The supposed latitude of the observer in [Plate IX.] is 40° N., a latitude considerably to the north of any part of India; but it is to be remembered that the Indra-Vritra myth cannot be claimed with any certainty as a purely and originally Indian myth, for, as Macdonell points out (as quoted above), there is a probability that “the Indo-Iranian period possessed a god approaching to the Vedic form of the Vrtra-slaying Indra,” and that “it is even possible that beside the thundering god of heaven, the Indo-European period may have known as a distinct conception a thunder-god, gigantic in size, a mighty eater and drinker, who slays the dragon with his lightning bolt.”[59]
For the origin of this world-wide myth, therefore, we should not look to the tropical Indian Zone; but it is in Indian latitudes that we should look for an explanation of the physical phenomena hymned by Vedic bards in the distinctly Indian development of the Indra-Vritra myth. I believe that in thus tracing the course of the Indra story from temperate to tropical latitudes, we shall find a reason for the contradictory attributes assigned to the demon Vritra, namely those of darkness and drought.

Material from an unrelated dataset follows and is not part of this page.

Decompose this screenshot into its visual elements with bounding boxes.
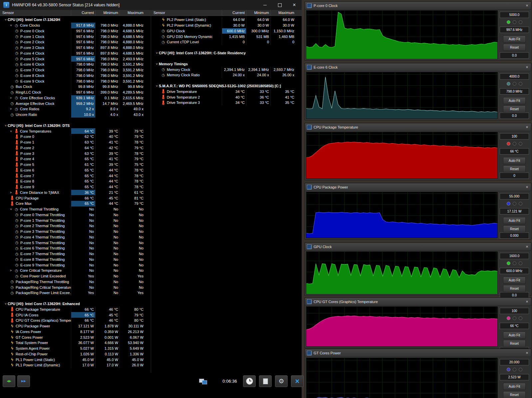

In northern latitudes winter is distinctly the dark season; in tropical India there is little or no perceptible difference between the darkness of winter and summer. But in India winter is distinctly the dry season. Midsummer is the all-important season of the rains. Indra’s conquest over Vritra, or the arrival of solstitial rains, marked by the disappearance of the constellation Hydra from the sky, was mythologically in the Vedas described as Indra’s conquest over the demon of drought, but still traditionally—for the power of tradition is great—even in India Indra retained the attributes of the conqueror over the demon of darkness.
PLATE X.
Portion of Sun at Summer Solstice, 3,000 B.C. Observer in Lat. 23° N.
Constellations between the lines H H Z and Z H H invisible all through the night of Summer Solstice.
[To face p. 121.
At [Plate X.] a drawing is given of the southern heavens and of the constellations—invisible at midsummer and visible at midwinter, above the horizon of an observer in latitude 23° N. at the date 3000 B.C., a thousand years later than the date referred to in [Plate IX.] For reasons which will appear more clearly when we come to the discussion of the Soma myth, it is to about this date that I would attribute the composition of many of the Vedic hymns.